Ce qui a commencé avec le sang et la fierté s'est terminé par des cendres et des os. Le rêve d'un nouvel empire glorieux coule de Tokyo, dans lequel les peuples d'Asie accepteraient avec gratitude la protection des jeunes guerriers imparables du Japon, culminé en août 1945 au milieu d'une tempête de feu puis de deux éclairs nucléaires aveuglants.
Personne ne connaît le véritable décompte des victimes de la Seconde Guerre mondiale à l'Est. Mais si nous incluons la campagne de 15 ans en Chine - comme nous le devrions - il est susceptible d'éclipser même le front oriental d'Hitler. On estime que 20 millions de Chinois sont morts, auxquels nous devrions ajouter au moins trois millions de japonais, des centaines de milliers de troupes britanniques, américaines et indiennes, plus des millions d'autres qui sont morts à cause de la famine générée par la guerre, et les civils des nombreuses villes qui ont été menées, de Jakarta à Hanoi.
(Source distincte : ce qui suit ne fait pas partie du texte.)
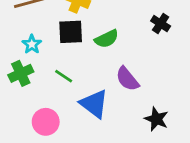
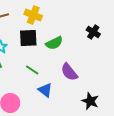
green line: (64, 76) -> (32, 70), moved
blue triangle: (94, 104) -> (45, 90), size x0.7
Aucune guerre n'est jamais civilisée, mais les campagnes de cette région se sont distinguées par un niveau de cruauté irrationnelle qui défie presque la description. Et ils ont commencé bien avant Pearl Harbor. Les Japonais combattaient la Chine en Mandchourie depuis 1931, mais lorsque la deuxième guerre sino-japonaise a éclaté en 1937, elle a porté le conflit à un nouveau niveau horrible.
Pris dans une guerre civile entre les communistes et les nationalistes, la Chine a fait face à un ennemi confiant et technologiquement supérieur. Et comme City After City est tombée, les Japonais ont révélé ce qui se trouvait derrière toute sa propagande sur la «copro-asiatique et la fraternité» - à savoir une lutte sanguine vicieuse et explicitement raciste.
Au cours d'un déchaînement de six semaines en 1938 qui est tombé dans l'infamie alors que le «viol de nanning», les soldats de l'empereur Hirohito se sont livrés à des crimes qui sont même trop bouleversants pour raconter en détail. Venant d'une société réputée alors comme maintenant pour sa discipline et son décorum, quelque chose de vraiment bestial s'inst...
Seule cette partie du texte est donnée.